Życzę weny ;**********************
http://1d-one-little-thing.blogspot.com/
Horanowaxxx:*
Halo kochana! Podoba mi się ten wątek, w którym Sophie nie mówi mu prawdziwego imienia. Może być to naprawdę ciekawe i nie daję mi spokoju to w jaki sposób się dowie o jej prawdziwym imieniu. Zastanawia mnie to ciągle. Kurde, jeśli Sophi będzie się z nim spotykać, a on jest mega sławny, to znajdą ją. W sensie ci co są w tej Brukseli. Tak w ogóle to jestem ciekawa kto to jest. Świetny rozdział. Czekam na następny. Pozdrawiam i ściskam, Weronika :) xx
OdpowiedzUsuńŚwietny rozdział. Sophie jest bardzo tajemnicza. Podoba mi się to napięcie. ;)
OdpowiedzUsuńCo do wejścia Harry'ego to mogę powiedzieć - hahahahaha. Myślę, że wszyscy na długo to zapamiętają. :D
W końcu udało mi się znaleźć czas, by nadrobić wszystko. To opowiadanie jest cudowne, a ja już niesamowicie polubiłam Sophie. Sama nie wiem dlaczego, jakoś wywarła na mnie takie pozytywne wrażenie. Ten rozdział skończyłaś w okropny sposób! Przecież ja nie wytrzymam do kolejnego rozdziału. Pisz szybko. <3
OdpowiedzUsuńhttp://delirium-fanfiction.blogspot.com/
Czytam, choc to malo powiedziane bo po prostu pozeram twoje opowiadanie oczami, jest swietne. I do tego wszystko we Francji ♥♥♥
OdpowiedzUsuńZapraszam do mnie http://love-stories-sucks.blogspot.com/
Jeju! Kim są oni? Genialny rozdział ;**
OdpowiedzUsuńSuper! :D Połknęłam wszystkie rozdziały za jednym razem :DD
OdpowiedzUsuńTylko dlaczego ona używa dwóch imion ? :P
Zapraszam również do siebie:
www.fallen-zayn-fanfiction.blogspot.com
Historia Zayna i Harrego dwóch nienawidzących się gangsterów, walczących o to co ich nieoczekiwanie połączyło...

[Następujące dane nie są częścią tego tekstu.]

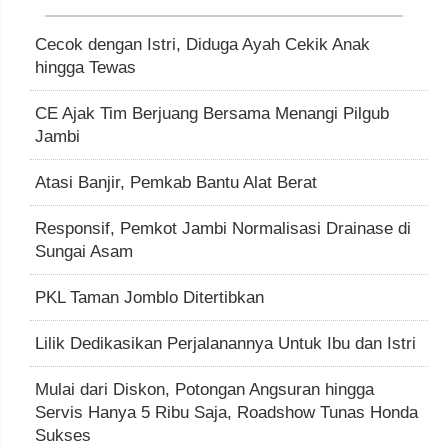
Cecok dengan Istri, Diduga Ayah Cekik Anak
hingga Tewas
CE Ajak Tim Berjuang Bersama Menangi Pilgub
Jambi
Atasi Banjir, Pemkab Bantu Alat Berat
Responsif, Pemkot Jambi Normalisasi Drainase di
Sungai Asam
PKL Taman Jomblo Ditertibkan
Lilik Dedikasikan Perjalanannya Untuk Ibu dan Istri
Mulai dari Diskon, Potongan Angsuran hingga
Servis Hanya 5 Ribu Saja, Roadshow Tunas Honda
Sukses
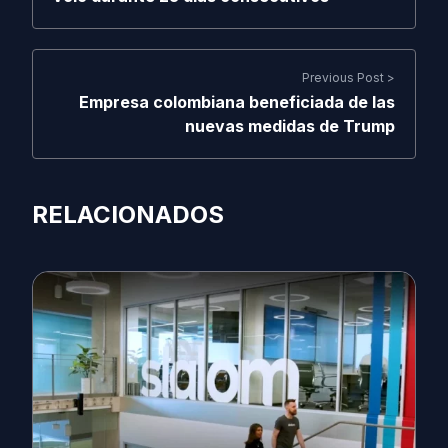
Previous Post >
Empresa colombiana beneficiada de las
nuevas medidas de Trump
RELACIONADOS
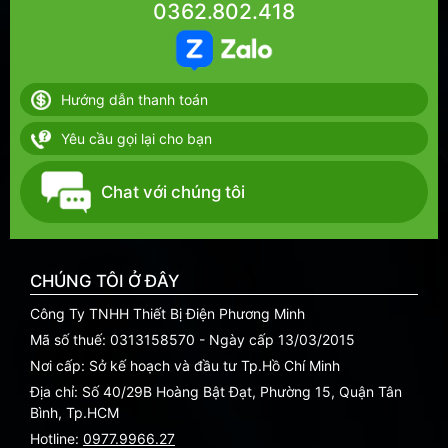
0362.802.418
Hướng dẫn thanh toán
Yêu cầu gọi lại cho bạn
Chat với chúng tôi
CHÚNG TÔI Ở ĐÂY
Công Ty TNHH Thiết Bị Điện Phương Minh
Mã số thuế: 0313158570 - Ngày cấp 13/03/2015
Nơi cấp: Sở kế hoạch và đầu tư Tp.Hồ Chí Minh
Địa chỉ: Số 40/29B Hoàng Bật Đạt, Phường 15, Quận Tân
Bình, Tp.HCM
Hotline:
0977.9966.27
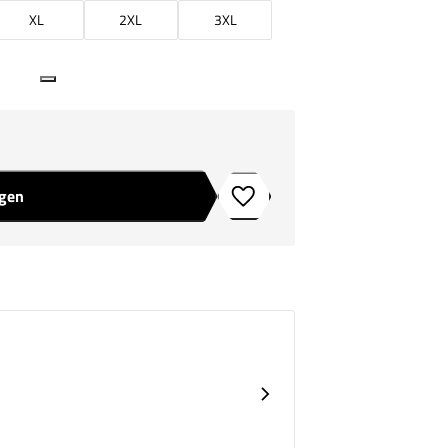
XL
2XL
3XL
agen
Toevoegen aan verlanglijstje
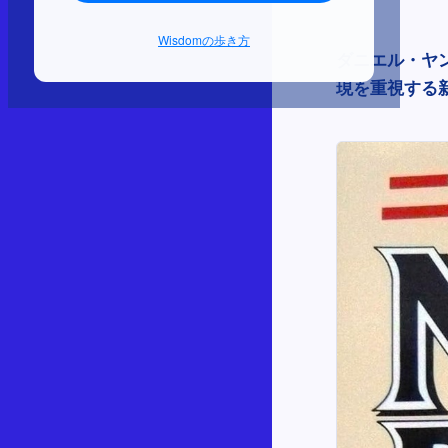
Wisdomの歩き方
ダニエル・ヤ
現を重視する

Każdy komentarz mile widziany :))
Czytałam! I jest świetnie i czekam na więcej by czytać dalej! ♥
OdpowiedzUsuńZapraszam do siebie :
http://monsters-night.blogspot.com/
http://my-world-is-your-name.blogspot.com/
http://law-of-death.blogspot.com/
Rany, przepraszam, że tak późno dodaję komentarz, możesz mnie zabić, no. Przepraszam tak bardzo, wybaczysz mi? Mam cichą nadzieję, że tak :c
OdpowiedzUsuńW każdym razie rozdział jest jdkhgfhdgk ♥ Boże, kocham go!
Nie wierzę, że Sophie myśli, że Gemma jest dziewczyną Harry'ego, hahaha. Dobry żarcik, dawaj laska on jest twój i na ciebie leci, nie widzisz tego? Boże, tyle szczęścia, ty nie bierzesz, ugh!
Jestem ciekawa co za ludzie ścigają Sophie, to znaczy to na pewno jest coś poważnego i jestem strasznie podekscytowana.
No i na koniec powiem Ci, że piszesz cudownie i masz ogromny talent, którego Ci szczerze zazdroszczę, a ta historia, to strzał w dziesiątkę!